これ以上パワーアップすると、そのうちハイタッチしただけでこちら側の骨が砕け散るなんて未来が待っているかもしれない。
「あ、それから体力も増やしたいわ」
「朝軽く走ったりもするか?続ければ意外と運動になる」
「そうねぇ、頑張ろうかしら」
「問題はミティアだな」
魔法陣による結界が破られたので扉を開けると、顔を真っ青にしたミティアと目が合う。慎重に、こっそりと突破しようとしていたのだろうが、残念ながらバレバレだ。
「ちち、違うんですレインさん!」
「はぁ、これはもうお仕置きが必要かもしれないな」
「お仕置きですか!?」
「何で嬉しそうなんだよ」
涎が垂れてんだよ、涎が。
「明日から、俺は朝や空き時間にリエルを鍛えることにした。もし邪魔をしたり、俺がいない所でリエルに何かすれば、俺はもうミティアと喋らない」
「そ、そんな……!」
「だが、俺の言うことをきちんと守れるというのなら。修行期間が終わった時にたっぷりご褒美をやろう」
「はああっ、本当ですか!?い、一体どんな派手なプレイを……!?頑張ります、ありがとうございますご主人様!」
と、リエルがじとーっとこちらを見ていることに気付く。
「楽しそうね、ご主人様」
「い、いや、ミティアを制御するためにだな」
「その割にはノリノリだったじゃない。そのうちご主人様の命令は絶対だとか言って手を出しそう」
「待て、俺はそんな男じゃない!」
ちょっとだけ楽しんでしまっていたのは内緒にしておこう。俺までおかしくなってしまうと、このパーティーは壊滅だ。

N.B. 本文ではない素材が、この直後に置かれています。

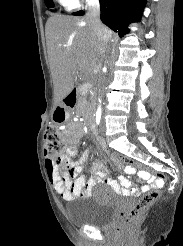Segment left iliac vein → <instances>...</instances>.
<instances>
[{"mask_svg": "<svg viewBox=\"0 0 183 246\" xmlns=\"http://www.w3.org/2000/svg\"><path fill=\"white\" fill-rule=\"evenodd\" d=\"M100 131H101L102 133H104V131H105V121H104V120H102L101 127H100Z\"/></svg>", "mask_w": 183, "mask_h": 246, "instance_id": "obj_1", "label": "left iliac vein"}]
</instances>
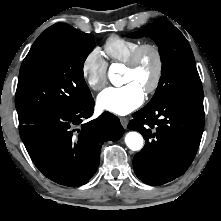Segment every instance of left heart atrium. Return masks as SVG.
I'll list each match as a JSON object with an SVG mask.
<instances>
[{
    "label": "left heart atrium",
    "instance_id": "left-heart-atrium-1",
    "mask_svg": "<svg viewBox=\"0 0 221 221\" xmlns=\"http://www.w3.org/2000/svg\"><path fill=\"white\" fill-rule=\"evenodd\" d=\"M144 101V90L135 82L120 87H108L97 97L100 109L117 115H126Z\"/></svg>",
    "mask_w": 221,
    "mask_h": 221
}]
</instances>
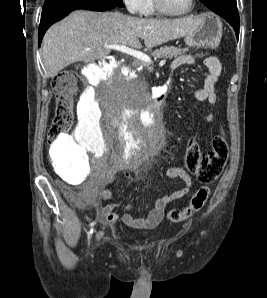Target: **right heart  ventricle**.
Instances as JSON below:
<instances>
[{
	"mask_svg": "<svg viewBox=\"0 0 267 298\" xmlns=\"http://www.w3.org/2000/svg\"><path fill=\"white\" fill-rule=\"evenodd\" d=\"M141 13L147 17L157 15V12L154 8L153 0H144L143 9Z\"/></svg>",
	"mask_w": 267,
	"mask_h": 298,
	"instance_id": "e07e8e85",
	"label": "right heart ventricle"
}]
</instances>
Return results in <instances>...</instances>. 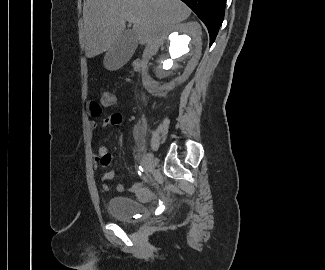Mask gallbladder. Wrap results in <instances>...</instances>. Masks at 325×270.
Wrapping results in <instances>:
<instances>
[{
    "instance_id": "bac80fb5",
    "label": "gallbladder",
    "mask_w": 325,
    "mask_h": 270,
    "mask_svg": "<svg viewBox=\"0 0 325 270\" xmlns=\"http://www.w3.org/2000/svg\"><path fill=\"white\" fill-rule=\"evenodd\" d=\"M137 45L135 33L131 30L124 31L107 51L104 57L105 67L110 70L122 67L132 57Z\"/></svg>"
}]
</instances>
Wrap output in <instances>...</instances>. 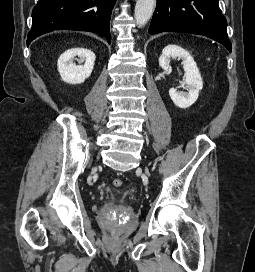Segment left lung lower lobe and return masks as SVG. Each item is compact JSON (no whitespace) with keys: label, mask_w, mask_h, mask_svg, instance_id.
<instances>
[{"label":"left lung lower lobe","mask_w":255,"mask_h":272,"mask_svg":"<svg viewBox=\"0 0 255 272\" xmlns=\"http://www.w3.org/2000/svg\"><path fill=\"white\" fill-rule=\"evenodd\" d=\"M160 32L200 34L232 49L218 0H157L149 33Z\"/></svg>","instance_id":"1"}]
</instances>
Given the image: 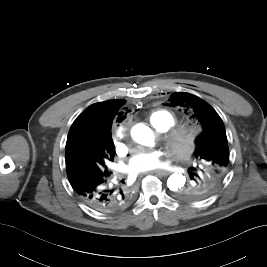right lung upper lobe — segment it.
<instances>
[{
  "instance_id": "obj_1",
  "label": "right lung upper lobe",
  "mask_w": 267,
  "mask_h": 267,
  "mask_svg": "<svg viewBox=\"0 0 267 267\" xmlns=\"http://www.w3.org/2000/svg\"><path fill=\"white\" fill-rule=\"evenodd\" d=\"M124 103V100L116 99L90 105L72 124L66 144L74 139L79 132L89 133L99 141L104 139L111 134V125L115 116L118 115L119 119H123V112H119V108Z\"/></svg>"
}]
</instances>
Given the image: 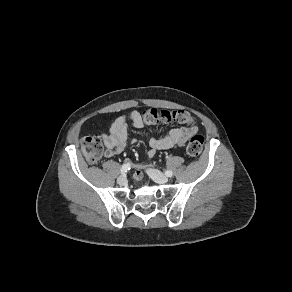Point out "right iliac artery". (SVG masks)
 I'll return each instance as SVG.
<instances>
[{
	"instance_id": "right-iliac-artery-1",
	"label": "right iliac artery",
	"mask_w": 292,
	"mask_h": 292,
	"mask_svg": "<svg viewBox=\"0 0 292 292\" xmlns=\"http://www.w3.org/2000/svg\"><path fill=\"white\" fill-rule=\"evenodd\" d=\"M130 167H131V163L123 164L120 170L121 174L127 173L130 170Z\"/></svg>"
}]
</instances>
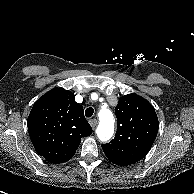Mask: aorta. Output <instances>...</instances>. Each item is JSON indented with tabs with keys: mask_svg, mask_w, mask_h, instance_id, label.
I'll return each mask as SVG.
<instances>
[{
	"mask_svg": "<svg viewBox=\"0 0 194 194\" xmlns=\"http://www.w3.org/2000/svg\"><path fill=\"white\" fill-rule=\"evenodd\" d=\"M99 125L96 129V134L100 141H108L114 133V117L112 112L103 108L99 112Z\"/></svg>",
	"mask_w": 194,
	"mask_h": 194,
	"instance_id": "762f6f07",
	"label": "aorta"
}]
</instances>
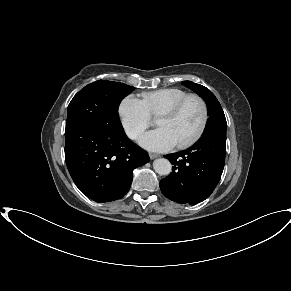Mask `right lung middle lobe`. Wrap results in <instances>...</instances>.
I'll return each mask as SVG.
<instances>
[{
  "mask_svg": "<svg viewBox=\"0 0 291 291\" xmlns=\"http://www.w3.org/2000/svg\"><path fill=\"white\" fill-rule=\"evenodd\" d=\"M134 87L113 81L99 80L85 86L71 100L67 121L78 122L92 128L108 123H120L118 107L121 100Z\"/></svg>",
  "mask_w": 291,
  "mask_h": 291,
  "instance_id": "1",
  "label": "right lung middle lobe"
}]
</instances>
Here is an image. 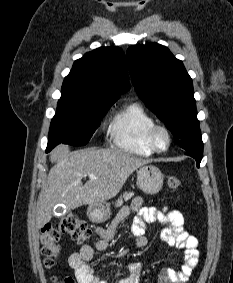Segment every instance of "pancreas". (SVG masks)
<instances>
[{"instance_id":"cf45deb5","label":"pancreas","mask_w":233,"mask_h":283,"mask_svg":"<svg viewBox=\"0 0 233 283\" xmlns=\"http://www.w3.org/2000/svg\"><path fill=\"white\" fill-rule=\"evenodd\" d=\"M133 195H134L133 192H129V193L125 192V193L123 194V196H121V197L118 199V201H117V203H116V206L122 205V203H123V198H124V199H129V198H131Z\"/></svg>"}]
</instances>
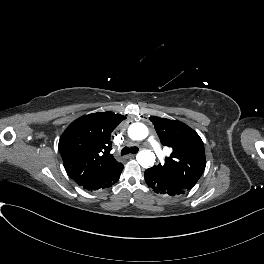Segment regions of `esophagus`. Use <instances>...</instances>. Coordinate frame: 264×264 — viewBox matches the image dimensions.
<instances>
[{
    "label": "esophagus",
    "mask_w": 264,
    "mask_h": 264,
    "mask_svg": "<svg viewBox=\"0 0 264 264\" xmlns=\"http://www.w3.org/2000/svg\"><path fill=\"white\" fill-rule=\"evenodd\" d=\"M128 158H137L135 155H130Z\"/></svg>",
    "instance_id": "34e87169"
}]
</instances>
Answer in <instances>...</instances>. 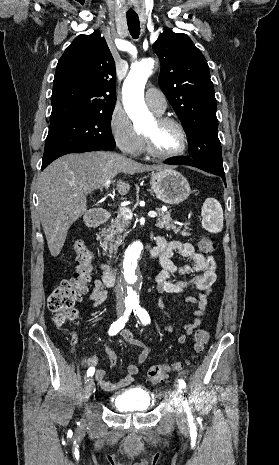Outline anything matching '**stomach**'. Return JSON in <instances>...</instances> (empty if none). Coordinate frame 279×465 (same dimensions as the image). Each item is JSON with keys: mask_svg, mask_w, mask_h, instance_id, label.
<instances>
[{"mask_svg": "<svg viewBox=\"0 0 279 465\" xmlns=\"http://www.w3.org/2000/svg\"><path fill=\"white\" fill-rule=\"evenodd\" d=\"M150 185L156 197L169 205L183 202L191 193L187 179L170 167L159 169L154 173Z\"/></svg>", "mask_w": 279, "mask_h": 465, "instance_id": "obj_1", "label": "stomach"}]
</instances>
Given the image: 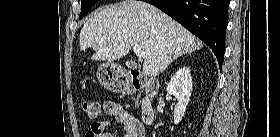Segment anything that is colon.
Returning a JSON list of instances; mask_svg holds the SVG:
<instances>
[{
	"label": "colon",
	"mask_w": 280,
	"mask_h": 137,
	"mask_svg": "<svg viewBox=\"0 0 280 137\" xmlns=\"http://www.w3.org/2000/svg\"><path fill=\"white\" fill-rule=\"evenodd\" d=\"M81 108L83 112L86 113L90 118L97 117L100 110L98 102L94 100H84L81 104ZM130 128L131 134L129 135V137L142 136L137 125L132 124Z\"/></svg>",
	"instance_id": "5ec220e1"
}]
</instances>
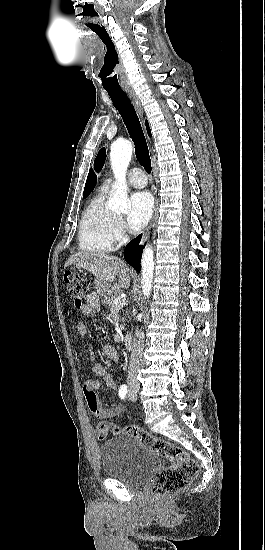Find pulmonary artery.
Instances as JSON below:
<instances>
[{
  "label": "pulmonary artery",
  "instance_id": "1",
  "mask_svg": "<svg viewBox=\"0 0 265 550\" xmlns=\"http://www.w3.org/2000/svg\"><path fill=\"white\" fill-rule=\"evenodd\" d=\"M128 183L134 188H144L147 185V179L144 172L141 169H132L128 175ZM114 184L112 178L107 179L102 188L108 190Z\"/></svg>",
  "mask_w": 265,
  "mask_h": 550
}]
</instances>
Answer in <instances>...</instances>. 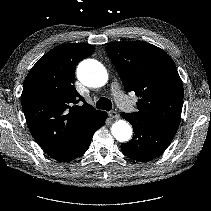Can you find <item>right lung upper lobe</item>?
<instances>
[{"label": "right lung upper lobe", "instance_id": "cb5924a9", "mask_svg": "<svg viewBox=\"0 0 211 211\" xmlns=\"http://www.w3.org/2000/svg\"><path fill=\"white\" fill-rule=\"evenodd\" d=\"M92 45L70 43L46 53L30 70L21 95L27 124L50 156L65 149L104 112L86 104L76 91V65L94 52ZM79 101L84 104L79 106Z\"/></svg>", "mask_w": 211, "mask_h": 211}]
</instances>
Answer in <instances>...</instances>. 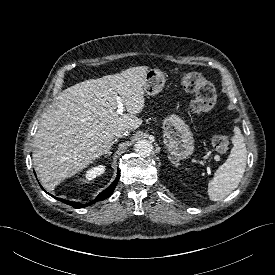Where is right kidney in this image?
Listing matches in <instances>:
<instances>
[{
	"label": "right kidney",
	"mask_w": 275,
	"mask_h": 275,
	"mask_svg": "<svg viewBox=\"0 0 275 275\" xmlns=\"http://www.w3.org/2000/svg\"><path fill=\"white\" fill-rule=\"evenodd\" d=\"M104 171H105V166H103V165L95 166V167L86 171L85 178L87 180H92V179L96 178L97 176H100L101 174H103Z\"/></svg>",
	"instance_id": "right-kidney-1"
}]
</instances>
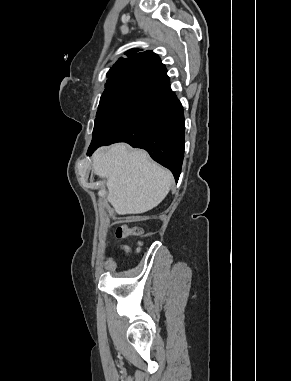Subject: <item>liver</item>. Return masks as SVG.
Listing matches in <instances>:
<instances>
[{"mask_svg": "<svg viewBox=\"0 0 291 381\" xmlns=\"http://www.w3.org/2000/svg\"><path fill=\"white\" fill-rule=\"evenodd\" d=\"M93 171L106 178L107 199L118 215L142 214L167 196L173 176L153 163L144 150L127 144L99 148L93 155Z\"/></svg>", "mask_w": 291, "mask_h": 381, "instance_id": "6515ba94", "label": "liver"}]
</instances>
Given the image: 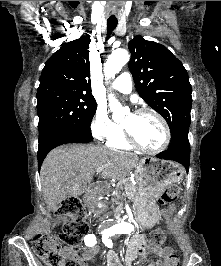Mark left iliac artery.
<instances>
[{"label":"left iliac artery","instance_id":"44dca946","mask_svg":"<svg viewBox=\"0 0 221 266\" xmlns=\"http://www.w3.org/2000/svg\"><path fill=\"white\" fill-rule=\"evenodd\" d=\"M116 233L114 232H105L102 235V242L108 247V248H112L113 243L112 240L109 239V236L115 235Z\"/></svg>","mask_w":221,"mask_h":266}]
</instances>
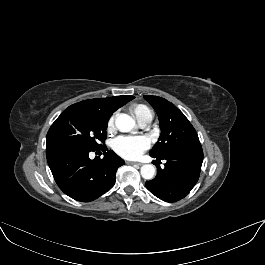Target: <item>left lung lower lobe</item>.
<instances>
[{"mask_svg":"<svg viewBox=\"0 0 265 265\" xmlns=\"http://www.w3.org/2000/svg\"><path fill=\"white\" fill-rule=\"evenodd\" d=\"M150 156L158 164L163 159L166 163L164 169L155 163L157 176L145 183L147 189L166 202H176L188 195L199 179L203 162L201 144L175 149L164 156Z\"/></svg>","mask_w":265,"mask_h":265,"instance_id":"1","label":"left lung lower lobe"}]
</instances>
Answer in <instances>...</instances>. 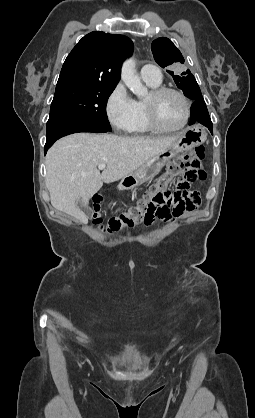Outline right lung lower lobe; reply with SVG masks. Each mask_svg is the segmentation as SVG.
Instances as JSON below:
<instances>
[{"label":"right lung lower lobe","mask_w":255,"mask_h":418,"mask_svg":"<svg viewBox=\"0 0 255 418\" xmlns=\"http://www.w3.org/2000/svg\"><path fill=\"white\" fill-rule=\"evenodd\" d=\"M78 132L105 133L110 132V130L91 122H85L75 119H56L48 121L44 153L46 154L47 150L59 138Z\"/></svg>","instance_id":"obj_1"}]
</instances>
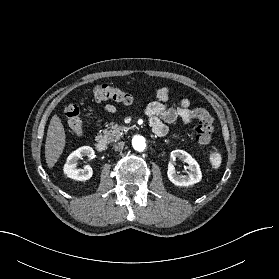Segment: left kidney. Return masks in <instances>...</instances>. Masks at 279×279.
Returning <instances> with one entry per match:
<instances>
[{"mask_svg":"<svg viewBox=\"0 0 279 279\" xmlns=\"http://www.w3.org/2000/svg\"><path fill=\"white\" fill-rule=\"evenodd\" d=\"M171 162L168 165L167 175L169 180L176 186H190L200 182L202 178V173L200 170V166L197 161L186 151L183 150H173L171 152ZM176 158L181 161L186 162L189 165L190 172L188 175H178L176 174L175 167L172 162L176 160Z\"/></svg>","mask_w":279,"mask_h":279,"instance_id":"5707ae66","label":"left kidney"}]
</instances>
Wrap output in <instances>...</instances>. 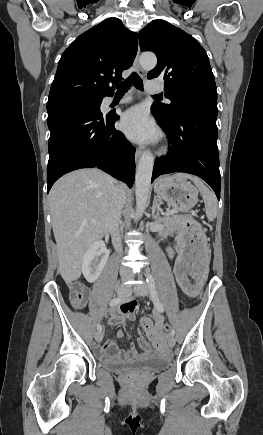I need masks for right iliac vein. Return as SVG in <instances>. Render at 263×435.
Returning <instances> with one entry per match:
<instances>
[{
  "label": "right iliac vein",
  "mask_w": 263,
  "mask_h": 435,
  "mask_svg": "<svg viewBox=\"0 0 263 435\" xmlns=\"http://www.w3.org/2000/svg\"><path fill=\"white\" fill-rule=\"evenodd\" d=\"M116 293H117V295L120 298H125V297H127L129 295L130 290L128 288H126V287H119V288H117ZM94 337H95V340L97 342H100V341H102L103 334H102L101 331H98V332L95 333Z\"/></svg>",
  "instance_id": "right-iliac-vein-1"
}]
</instances>
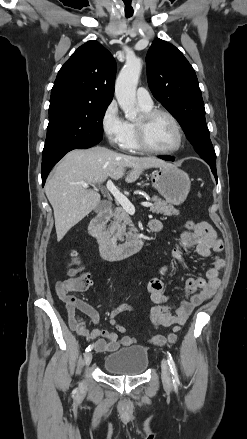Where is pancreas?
I'll use <instances>...</instances> for the list:
<instances>
[{
	"label": "pancreas",
	"instance_id": "pancreas-1",
	"mask_svg": "<svg viewBox=\"0 0 247 439\" xmlns=\"http://www.w3.org/2000/svg\"><path fill=\"white\" fill-rule=\"evenodd\" d=\"M152 201L154 204L150 210L156 214H163L165 216L178 215L179 211L172 205L167 204L166 201L160 199L158 196H153ZM137 229L133 226L132 220L129 214L123 208H116L114 212V221L111 222L108 234L114 241H123L134 236Z\"/></svg>",
	"mask_w": 247,
	"mask_h": 439
}]
</instances>
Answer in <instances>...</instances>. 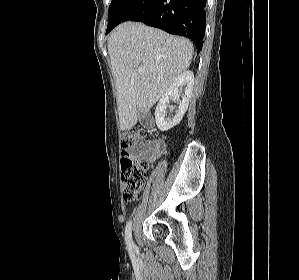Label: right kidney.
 <instances>
[{
  "label": "right kidney",
  "instance_id": "ca27d5eb",
  "mask_svg": "<svg viewBox=\"0 0 299 280\" xmlns=\"http://www.w3.org/2000/svg\"><path fill=\"white\" fill-rule=\"evenodd\" d=\"M182 86H185L184 93H182L180 89ZM193 86L194 74L192 71L188 70L179 75L163 94L155 110L156 125L161 131H167L181 122L188 109L189 100L193 92ZM170 99H174L175 102L179 103L178 110L172 119L166 117V108Z\"/></svg>",
  "mask_w": 299,
  "mask_h": 280
}]
</instances>
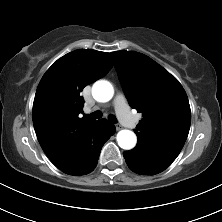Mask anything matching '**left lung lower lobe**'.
Instances as JSON below:
<instances>
[{
    "instance_id": "obj_1",
    "label": "left lung lower lobe",
    "mask_w": 222,
    "mask_h": 222,
    "mask_svg": "<svg viewBox=\"0 0 222 222\" xmlns=\"http://www.w3.org/2000/svg\"><path fill=\"white\" fill-rule=\"evenodd\" d=\"M123 155L128 167L133 172L142 175L160 173L172 163L163 156L141 145H137L130 151H125Z\"/></svg>"
}]
</instances>
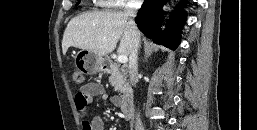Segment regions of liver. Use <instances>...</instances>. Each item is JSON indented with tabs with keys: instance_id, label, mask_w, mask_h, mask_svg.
I'll return each instance as SVG.
<instances>
[{
	"instance_id": "liver-1",
	"label": "liver",
	"mask_w": 257,
	"mask_h": 130,
	"mask_svg": "<svg viewBox=\"0 0 257 130\" xmlns=\"http://www.w3.org/2000/svg\"><path fill=\"white\" fill-rule=\"evenodd\" d=\"M127 23L123 13L88 12L76 16L64 31L63 54L73 46L105 56L116 48L120 40L117 52L128 57L132 49V37Z\"/></svg>"
}]
</instances>
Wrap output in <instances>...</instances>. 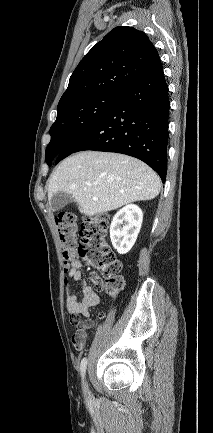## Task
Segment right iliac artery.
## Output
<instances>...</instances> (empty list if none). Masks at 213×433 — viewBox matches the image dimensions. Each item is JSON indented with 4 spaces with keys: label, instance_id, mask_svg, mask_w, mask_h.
<instances>
[{
    "label": "right iliac artery",
    "instance_id": "right-iliac-artery-1",
    "mask_svg": "<svg viewBox=\"0 0 213 433\" xmlns=\"http://www.w3.org/2000/svg\"><path fill=\"white\" fill-rule=\"evenodd\" d=\"M87 367V359L83 358L80 365L81 375L84 376Z\"/></svg>",
    "mask_w": 213,
    "mask_h": 433
}]
</instances>
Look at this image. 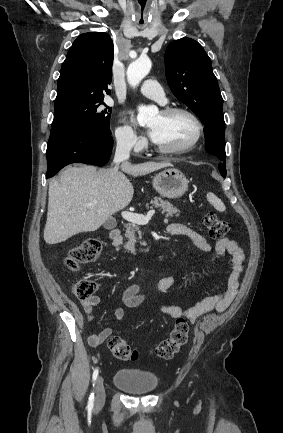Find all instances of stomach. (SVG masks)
Returning <instances> with one entry per match:
<instances>
[{
    "instance_id": "0dacf381",
    "label": "stomach",
    "mask_w": 283,
    "mask_h": 433,
    "mask_svg": "<svg viewBox=\"0 0 283 433\" xmlns=\"http://www.w3.org/2000/svg\"><path fill=\"white\" fill-rule=\"evenodd\" d=\"M155 190L166 196V198H178L186 192L188 188V180L177 168H166L162 170L159 174H156L152 182Z\"/></svg>"
}]
</instances>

「レイン、ご褒美はいらないから罰が欲しい。道具ならいくらでも持ってる。思う存分、欲望の赴くままに虐めてくれれば嬉しい」
「ご主人様好き……好き好き好き好き好き好き好き好き好き好き好き好き好き好き好き好き好き好き好き好き好き好き好き……ご主人様と同じ空気を吸うの幸せ……ご主人様と同じ空間に存在しているの最高……」
「リエル、このパーティーに残された希望はお前だけだ!俺との特訓でまともになろうな!」
「え、ええ、目的が変わってる気がするけど頑張るわ」
こうして俺とリエルの猛特訓が幕を開けた。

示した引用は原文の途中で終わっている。